*** Opening of Entries provided ***

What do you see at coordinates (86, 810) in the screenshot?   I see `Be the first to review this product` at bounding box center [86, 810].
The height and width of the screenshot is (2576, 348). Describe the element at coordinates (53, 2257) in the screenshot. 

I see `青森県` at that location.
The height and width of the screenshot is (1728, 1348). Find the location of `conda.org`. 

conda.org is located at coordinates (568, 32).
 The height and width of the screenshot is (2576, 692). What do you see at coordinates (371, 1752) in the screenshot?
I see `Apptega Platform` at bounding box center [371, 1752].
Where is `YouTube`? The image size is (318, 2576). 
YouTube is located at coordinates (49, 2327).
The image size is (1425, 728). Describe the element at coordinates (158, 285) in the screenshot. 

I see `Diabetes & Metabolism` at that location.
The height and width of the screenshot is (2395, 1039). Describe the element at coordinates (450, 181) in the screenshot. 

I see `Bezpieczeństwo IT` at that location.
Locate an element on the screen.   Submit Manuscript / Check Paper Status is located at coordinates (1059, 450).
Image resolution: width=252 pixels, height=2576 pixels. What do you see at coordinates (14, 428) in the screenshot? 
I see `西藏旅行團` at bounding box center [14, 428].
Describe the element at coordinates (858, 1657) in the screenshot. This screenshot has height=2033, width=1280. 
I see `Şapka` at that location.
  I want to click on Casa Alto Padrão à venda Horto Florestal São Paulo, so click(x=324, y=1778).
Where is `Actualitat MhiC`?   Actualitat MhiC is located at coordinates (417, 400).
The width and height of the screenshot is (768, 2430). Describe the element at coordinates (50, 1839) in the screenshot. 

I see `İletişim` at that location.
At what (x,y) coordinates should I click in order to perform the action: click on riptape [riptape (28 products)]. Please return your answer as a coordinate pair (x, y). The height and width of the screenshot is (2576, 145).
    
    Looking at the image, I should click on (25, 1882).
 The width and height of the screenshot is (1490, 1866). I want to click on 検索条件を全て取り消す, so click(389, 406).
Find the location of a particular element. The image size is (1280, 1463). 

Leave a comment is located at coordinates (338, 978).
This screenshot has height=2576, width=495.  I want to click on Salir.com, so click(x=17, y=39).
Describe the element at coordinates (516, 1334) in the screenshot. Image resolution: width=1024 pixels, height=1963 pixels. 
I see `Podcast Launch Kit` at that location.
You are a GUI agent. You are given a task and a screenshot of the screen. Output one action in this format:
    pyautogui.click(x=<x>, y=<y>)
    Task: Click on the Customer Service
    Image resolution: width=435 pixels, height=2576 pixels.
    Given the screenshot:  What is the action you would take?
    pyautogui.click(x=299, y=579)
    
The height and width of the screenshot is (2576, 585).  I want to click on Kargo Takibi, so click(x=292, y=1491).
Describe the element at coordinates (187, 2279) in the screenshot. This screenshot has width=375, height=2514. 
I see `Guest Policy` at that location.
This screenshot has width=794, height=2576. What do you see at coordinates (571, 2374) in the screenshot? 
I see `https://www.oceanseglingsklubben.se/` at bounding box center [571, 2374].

*** Close of Entries provided ***

**Exercise prompt**
Reproduce the listing in full, exactly, so that no line is missing.

**Reply to the task**
What do you see at coordinates (86, 810) in the screenshot?   I see `Be the first to review this product` at bounding box center [86, 810].
The height and width of the screenshot is (2576, 348). Describe the element at coordinates (53, 2257) in the screenshot. 

I see `青森県` at that location.
The height and width of the screenshot is (1728, 1348). Find the location of `conda.org`. 

conda.org is located at coordinates (568, 32).
 The height and width of the screenshot is (2576, 692). What do you see at coordinates (371, 1752) in the screenshot?
I see `Apptega Platform` at bounding box center [371, 1752].
Where is `YouTube`? The image size is (318, 2576). 
YouTube is located at coordinates (49, 2327).
The image size is (1425, 728). Describe the element at coordinates (158, 285) in the screenshot. 

I see `Diabetes & Metabolism` at that location.
The height and width of the screenshot is (2395, 1039). Describe the element at coordinates (450, 181) in the screenshot. 

I see `Bezpieczeństwo IT` at that location.
Locate an element on the screen.   Submit Manuscript / Check Paper Status is located at coordinates (1059, 450).
Image resolution: width=252 pixels, height=2576 pixels. What do you see at coordinates (14, 428) in the screenshot? 
I see `西藏旅行團` at bounding box center [14, 428].
Describe the element at coordinates (858, 1657) in the screenshot. This screenshot has height=2033, width=1280. 
I see `Şapka` at that location.
  I want to click on Casa Alto Padrão à venda Horto Florestal São Paulo, so click(x=324, y=1778).
Where is `Actualitat MhiC`?   Actualitat MhiC is located at coordinates (417, 400).
The width and height of the screenshot is (768, 2430). Describe the element at coordinates (50, 1839) in the screenshot. 

I see `İletişim` at that location.
At what (x,y) coordinates should I click in order to perform the action: click on riptape [riptape (28 products)]. Please return your answer as a coordinate pair (x, y). The height and width of the screenshot is (2576, 145).
    
    Looking at the image, I should click on (25, 1882).
 The width and height of the screenshot is (1490, 1866). I want to click on 検索条件を全て取り消す, so click(389, 406).
Find the location of a particular element. The image size is (1280, 1463). 

Leave a comment is located at coordinates (338, 978).
This screenshot has height=2576, width=495.  I want to click on Salir.com, so click(x=17, y=39).
Describe the element at coordinates (516, 1334) in the screenshot. Image resolution: width=1024 pixels, height=1963 pixels. 
I see `Podcast Launch Kit` at that location.
You are a GUI agent. You are given a task and a screenshot of the screen. Output one action in this format:
    pyautogui.click(x=<x>, y=<y>)
    Task: Click on the Customer Service
    Image resolution: width=435 pixels, height=2576 pixels.
    Given the screenshot:  What is the action you would take?
    pyautogui.click(x=299, y=579)
    
The height and width of the screenshot is (2576, 585).  I want to click on Kargo Takibi, so click(x=292, y=1491).
Describe the element at coordinates (187, 2279) in the screenshot. This screenshot has width=375, height=2514. 
I see `Guest Policy` at that location.
This screenshot has width=794, height=2576. What do you see at coordinates (571, 2374) in the screenshot? 
I see `https://www.oceanseglingsklubben.se/` at bounding box center [571, 2374].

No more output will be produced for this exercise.